I am wanting to get into the RV biz to look for an investor.. Since i am a heck of a driver I thought, how bout haulin RV's? Called em up and they got plenty of openings. I say what the heck, I'm goin for it.

I bought an '06 dodge dually ST quad 4x4 with the 5.9 and 6 speed manual. It has 28k on it. it was a lease return from a power company. It is a stripped model. Thats what I wanted. It took me a week to find a model that had cruise and a/c only.. I wanted roll up windows and manual locks. Plastic seats and floors.

Most are using Dodge trucks. The others cant run over about 300k without a rebuild.. The company said there a many guys who run for them with 500k to as many as 1 million miles on there trucks.. they told me without a doubt get a Cummins. And only buy a 2006 or earlier.. Many of the guys are having emission troubles with the 2007's.. Most have traded back in for earlier models..

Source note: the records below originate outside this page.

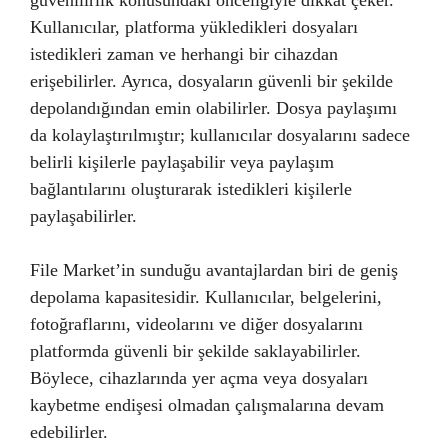
güvenilirlik konusundaki önceliğiyle dikkat çeker.
Kullanıcılar, platforma yükledikleri dosyaları
istedikleri zaman ve herhangi bir cihazdan
erişebilirler. Ayrıca, dosyaların güvenli bir şekilde
depolandığından emin olabilirler. Dosya paylaşımı
da kolaylaştırılmıştır; kullanıcılar dosyalarını sadece
belirli kişilerle paylaşabilir veya paylaşım
bağlantılarını oluşturarak istedikleri kişilerle
paylaşabilirler.
File Market’in sunduğu avantajlardan biri de geniş
depolama kapasitesidir. Kullanıcılar, belgelerini,
fotoğraflarını, videolarını ve diğer dosyalarını
platformda güvenli bir şekilde saklayabilirler.
Böylece, cihazlarında yer açma veya dosyaları
kaybetme endişesi olmadan çalışmalarına devam
edebilirler.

These trucks are ran hard.. the Cummins is the only model that will last without lots of repairs... Sorry chev and ford guys this is the truth.. lol Most people trade before they get to 100k. Haulers trade at 500k +.

I will lay down 3000+ miles a week and wanted a bare bones truck.. Less to fix.

I am liscencing for 26000 lbs. You can liscence a dually for 38000lbs gross, but then have to get apportioned plates and IFTA stickers. The RV haulers only liscence for 26k because it costs less. They also rarely go over 26K gross..

GVW allowances mean little with the DOT. They only check tire ratings.. Cant go over those.. Hot shotters are grossing 38k with there 1 ton duallies and run 19.5 tires.. Yes this is legal..

I dont plan on making lots of money, but I do plan on talking to a lot of people about my hitch. Thats why I am doing this... All about the Hitch. I also have plans to invent a way for us to haul two RV's from MFR to dealer.. That will get everyones attention!!!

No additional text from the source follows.